The IBM 1132 line printer was the normal printer for the IBM 1130 computer system. It printed 120 character lines at 80 lines per minute. The character set consisted of numbers, upper-case letters and some special characters.

The 1965-introduced 1132 was built around a stripped down IBM 407 printing mechanism. (Note: The 407 was introduced 1949) The 407 was IBM's top-of-the-line accounting machine from the 1950s. The 1130 had 120 power transistors, each wired to the print magnet for one printer column. The magnet released a lever that engaged a cam with a spinning clutch shaft. The engaged cam then made one revolution, pushing its print wheel toward the ribbon and paper, thereby printing one character.

As the set of 120 print wheels spun, the 1130 received an interrupt as each of the possible 48 characters was about to move into position. The printing driver software had to quickly output a 120 bit vector designating which transistors were to fire so as to drive the print wheel against the ribbon and paper. This put a big performance burden on the CPU, but resulted in an inexpensive (for the time) printer.

Sometimes a printer output line transistor would fail, resulting in a blank print position. If you knew your way around inside the 1130, it was possible to swap circuit cards so as to move the bad print position to near the right end of the printed line.
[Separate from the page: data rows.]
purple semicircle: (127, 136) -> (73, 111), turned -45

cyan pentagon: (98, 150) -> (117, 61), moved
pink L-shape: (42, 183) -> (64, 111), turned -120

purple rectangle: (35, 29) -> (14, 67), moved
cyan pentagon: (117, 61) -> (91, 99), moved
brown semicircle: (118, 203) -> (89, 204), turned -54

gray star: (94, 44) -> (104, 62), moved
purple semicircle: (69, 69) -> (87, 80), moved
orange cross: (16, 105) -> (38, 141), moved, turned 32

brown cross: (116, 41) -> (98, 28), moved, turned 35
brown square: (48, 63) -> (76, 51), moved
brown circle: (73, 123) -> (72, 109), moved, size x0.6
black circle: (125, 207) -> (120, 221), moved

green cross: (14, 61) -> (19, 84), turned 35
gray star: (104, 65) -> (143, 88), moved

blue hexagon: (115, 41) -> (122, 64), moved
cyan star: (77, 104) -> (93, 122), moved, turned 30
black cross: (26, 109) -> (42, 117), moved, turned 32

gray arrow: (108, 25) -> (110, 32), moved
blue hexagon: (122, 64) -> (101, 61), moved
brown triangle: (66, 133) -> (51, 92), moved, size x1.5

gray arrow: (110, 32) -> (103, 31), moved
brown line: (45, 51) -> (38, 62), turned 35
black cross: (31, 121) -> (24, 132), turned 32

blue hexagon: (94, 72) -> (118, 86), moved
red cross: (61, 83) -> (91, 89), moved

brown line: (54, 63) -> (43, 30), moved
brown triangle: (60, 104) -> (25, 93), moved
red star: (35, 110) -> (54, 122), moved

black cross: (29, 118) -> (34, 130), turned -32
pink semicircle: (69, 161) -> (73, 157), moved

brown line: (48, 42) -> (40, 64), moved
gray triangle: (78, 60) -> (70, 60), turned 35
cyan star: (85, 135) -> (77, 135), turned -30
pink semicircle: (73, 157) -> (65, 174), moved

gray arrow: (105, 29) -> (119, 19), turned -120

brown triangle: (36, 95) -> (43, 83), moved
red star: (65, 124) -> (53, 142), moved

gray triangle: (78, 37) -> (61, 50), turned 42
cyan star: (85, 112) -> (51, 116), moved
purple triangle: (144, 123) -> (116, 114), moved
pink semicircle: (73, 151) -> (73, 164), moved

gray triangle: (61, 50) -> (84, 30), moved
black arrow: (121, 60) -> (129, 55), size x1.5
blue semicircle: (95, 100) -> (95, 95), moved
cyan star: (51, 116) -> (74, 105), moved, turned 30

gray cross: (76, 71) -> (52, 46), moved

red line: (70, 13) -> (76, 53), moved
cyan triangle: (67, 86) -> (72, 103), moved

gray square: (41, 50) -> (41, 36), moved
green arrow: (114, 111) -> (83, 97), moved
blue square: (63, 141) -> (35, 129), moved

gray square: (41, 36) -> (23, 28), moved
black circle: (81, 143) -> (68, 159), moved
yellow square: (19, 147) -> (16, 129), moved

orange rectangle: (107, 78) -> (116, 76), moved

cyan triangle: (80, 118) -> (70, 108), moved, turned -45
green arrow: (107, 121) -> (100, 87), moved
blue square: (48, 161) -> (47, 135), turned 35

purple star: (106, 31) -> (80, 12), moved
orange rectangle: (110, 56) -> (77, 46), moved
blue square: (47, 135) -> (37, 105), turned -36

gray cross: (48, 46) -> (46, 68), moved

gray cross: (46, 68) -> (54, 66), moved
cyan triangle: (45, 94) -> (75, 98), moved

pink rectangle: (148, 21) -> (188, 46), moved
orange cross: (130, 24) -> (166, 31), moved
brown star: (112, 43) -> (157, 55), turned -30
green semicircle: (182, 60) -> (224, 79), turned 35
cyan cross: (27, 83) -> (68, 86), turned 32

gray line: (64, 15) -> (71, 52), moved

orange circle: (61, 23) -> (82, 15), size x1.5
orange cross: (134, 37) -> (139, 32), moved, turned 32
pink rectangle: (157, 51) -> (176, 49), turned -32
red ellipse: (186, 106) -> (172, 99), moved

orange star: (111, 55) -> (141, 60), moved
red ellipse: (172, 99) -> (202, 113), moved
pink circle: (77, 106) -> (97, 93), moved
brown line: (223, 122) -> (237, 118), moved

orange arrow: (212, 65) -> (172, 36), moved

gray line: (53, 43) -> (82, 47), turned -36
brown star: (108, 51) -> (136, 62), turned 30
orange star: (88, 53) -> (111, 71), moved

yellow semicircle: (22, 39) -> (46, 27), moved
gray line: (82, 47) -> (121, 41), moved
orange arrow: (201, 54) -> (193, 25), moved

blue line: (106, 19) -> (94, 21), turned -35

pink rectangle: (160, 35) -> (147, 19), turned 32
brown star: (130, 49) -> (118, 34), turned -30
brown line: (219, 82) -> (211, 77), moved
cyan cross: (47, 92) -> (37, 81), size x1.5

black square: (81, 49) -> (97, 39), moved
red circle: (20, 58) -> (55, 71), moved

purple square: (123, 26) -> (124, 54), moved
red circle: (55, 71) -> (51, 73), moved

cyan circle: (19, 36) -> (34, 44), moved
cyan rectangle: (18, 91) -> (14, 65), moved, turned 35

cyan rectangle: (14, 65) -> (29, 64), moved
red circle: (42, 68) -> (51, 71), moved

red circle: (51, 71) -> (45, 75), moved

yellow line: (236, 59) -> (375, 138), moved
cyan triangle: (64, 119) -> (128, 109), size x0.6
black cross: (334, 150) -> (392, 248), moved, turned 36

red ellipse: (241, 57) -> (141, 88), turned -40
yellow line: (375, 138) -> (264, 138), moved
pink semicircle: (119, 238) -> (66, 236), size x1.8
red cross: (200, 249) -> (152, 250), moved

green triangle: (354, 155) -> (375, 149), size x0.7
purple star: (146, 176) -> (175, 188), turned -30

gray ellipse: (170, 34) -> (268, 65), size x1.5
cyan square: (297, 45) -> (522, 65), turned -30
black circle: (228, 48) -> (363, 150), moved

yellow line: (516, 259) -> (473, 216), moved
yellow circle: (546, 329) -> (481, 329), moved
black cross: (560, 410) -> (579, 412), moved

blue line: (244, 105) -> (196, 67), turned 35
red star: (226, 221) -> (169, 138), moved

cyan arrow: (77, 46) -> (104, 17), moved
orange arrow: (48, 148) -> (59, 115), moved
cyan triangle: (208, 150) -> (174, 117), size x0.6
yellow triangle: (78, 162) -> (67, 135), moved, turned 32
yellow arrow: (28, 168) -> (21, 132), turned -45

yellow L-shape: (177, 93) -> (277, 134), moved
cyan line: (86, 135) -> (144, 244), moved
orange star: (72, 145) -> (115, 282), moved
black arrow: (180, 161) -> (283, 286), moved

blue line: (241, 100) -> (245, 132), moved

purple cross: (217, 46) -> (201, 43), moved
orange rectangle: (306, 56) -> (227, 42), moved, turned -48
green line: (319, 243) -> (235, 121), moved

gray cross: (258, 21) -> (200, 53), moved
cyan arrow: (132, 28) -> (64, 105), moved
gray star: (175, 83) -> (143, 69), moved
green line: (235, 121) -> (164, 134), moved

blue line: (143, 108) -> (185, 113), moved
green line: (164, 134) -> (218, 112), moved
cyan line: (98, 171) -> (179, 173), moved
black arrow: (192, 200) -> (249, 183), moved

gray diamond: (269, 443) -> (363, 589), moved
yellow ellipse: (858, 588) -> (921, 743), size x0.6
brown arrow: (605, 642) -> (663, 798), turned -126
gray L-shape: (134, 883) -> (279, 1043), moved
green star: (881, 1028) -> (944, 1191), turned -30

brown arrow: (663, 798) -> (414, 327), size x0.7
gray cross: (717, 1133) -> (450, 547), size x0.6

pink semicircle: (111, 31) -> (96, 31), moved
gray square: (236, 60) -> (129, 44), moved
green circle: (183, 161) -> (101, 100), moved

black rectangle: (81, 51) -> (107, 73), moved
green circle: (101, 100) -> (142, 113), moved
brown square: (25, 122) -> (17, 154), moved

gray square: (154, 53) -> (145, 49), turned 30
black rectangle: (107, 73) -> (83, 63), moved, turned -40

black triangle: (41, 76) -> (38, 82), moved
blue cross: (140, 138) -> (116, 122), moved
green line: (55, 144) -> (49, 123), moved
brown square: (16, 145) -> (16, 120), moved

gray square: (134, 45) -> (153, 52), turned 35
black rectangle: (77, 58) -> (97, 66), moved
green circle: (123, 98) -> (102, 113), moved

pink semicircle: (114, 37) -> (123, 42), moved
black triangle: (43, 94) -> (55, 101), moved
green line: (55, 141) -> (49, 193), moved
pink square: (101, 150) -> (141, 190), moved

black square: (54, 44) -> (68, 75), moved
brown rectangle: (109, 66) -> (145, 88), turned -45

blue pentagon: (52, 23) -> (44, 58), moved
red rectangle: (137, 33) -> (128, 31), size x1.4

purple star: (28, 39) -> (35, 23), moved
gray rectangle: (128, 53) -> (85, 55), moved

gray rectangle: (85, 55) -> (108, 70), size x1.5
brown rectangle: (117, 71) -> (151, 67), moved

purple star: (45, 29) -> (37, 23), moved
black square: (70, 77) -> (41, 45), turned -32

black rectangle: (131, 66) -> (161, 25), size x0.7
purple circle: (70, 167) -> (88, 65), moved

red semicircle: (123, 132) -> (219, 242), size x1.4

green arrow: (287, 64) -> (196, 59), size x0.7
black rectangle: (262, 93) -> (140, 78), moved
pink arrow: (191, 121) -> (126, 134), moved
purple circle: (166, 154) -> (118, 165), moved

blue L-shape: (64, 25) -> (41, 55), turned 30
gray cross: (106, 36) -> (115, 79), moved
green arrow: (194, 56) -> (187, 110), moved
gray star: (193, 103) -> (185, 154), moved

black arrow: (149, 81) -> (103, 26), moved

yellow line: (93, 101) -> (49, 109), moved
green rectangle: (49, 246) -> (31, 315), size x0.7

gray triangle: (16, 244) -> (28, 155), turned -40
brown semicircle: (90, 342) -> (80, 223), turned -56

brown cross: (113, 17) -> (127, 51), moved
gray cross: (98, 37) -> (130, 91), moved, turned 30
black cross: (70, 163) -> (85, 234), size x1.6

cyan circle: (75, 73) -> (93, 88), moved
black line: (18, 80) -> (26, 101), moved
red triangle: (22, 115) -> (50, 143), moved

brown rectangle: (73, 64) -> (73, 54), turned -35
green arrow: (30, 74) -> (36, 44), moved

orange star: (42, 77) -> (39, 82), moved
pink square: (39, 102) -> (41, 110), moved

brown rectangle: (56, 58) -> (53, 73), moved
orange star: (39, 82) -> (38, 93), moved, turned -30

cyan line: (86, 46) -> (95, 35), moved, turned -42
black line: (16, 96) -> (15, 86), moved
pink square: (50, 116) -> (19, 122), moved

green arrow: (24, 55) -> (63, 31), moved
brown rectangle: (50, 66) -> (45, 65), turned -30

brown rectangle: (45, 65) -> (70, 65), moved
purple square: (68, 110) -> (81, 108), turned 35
This kept the 1130 usable until the repair person showed up.

The 1132 came in two models with the following characteristics:
- Standard 48-character-set typewheels with A..Z, 0..9 and the symbols . , + - * / = ( ) ' $ &.
- Model 1 prints up to 80 alphameric or 110 numeric lines per minute and can be attached to 1131 CPU Models 1, 2, 3, and 5.
- Model 2 prints up to 40 alphameric or 55 numeric lines per minute and may be attached only to the 1131 CPU Model 4.
- Standard 120 print-line positions spaced 10 characters per inch.
- Operator selection of vertical line spacing, 6 or 8 lines per inch.
- Forms skipping under program control through automatic, paper-tape-controlled carriage.
- Printer operation under stored-program control through automatic interrupt system.
- Direct connection to the 1131 Central Processing Unit by means of the 1132 Printer Attachment and an Expansion Adapter.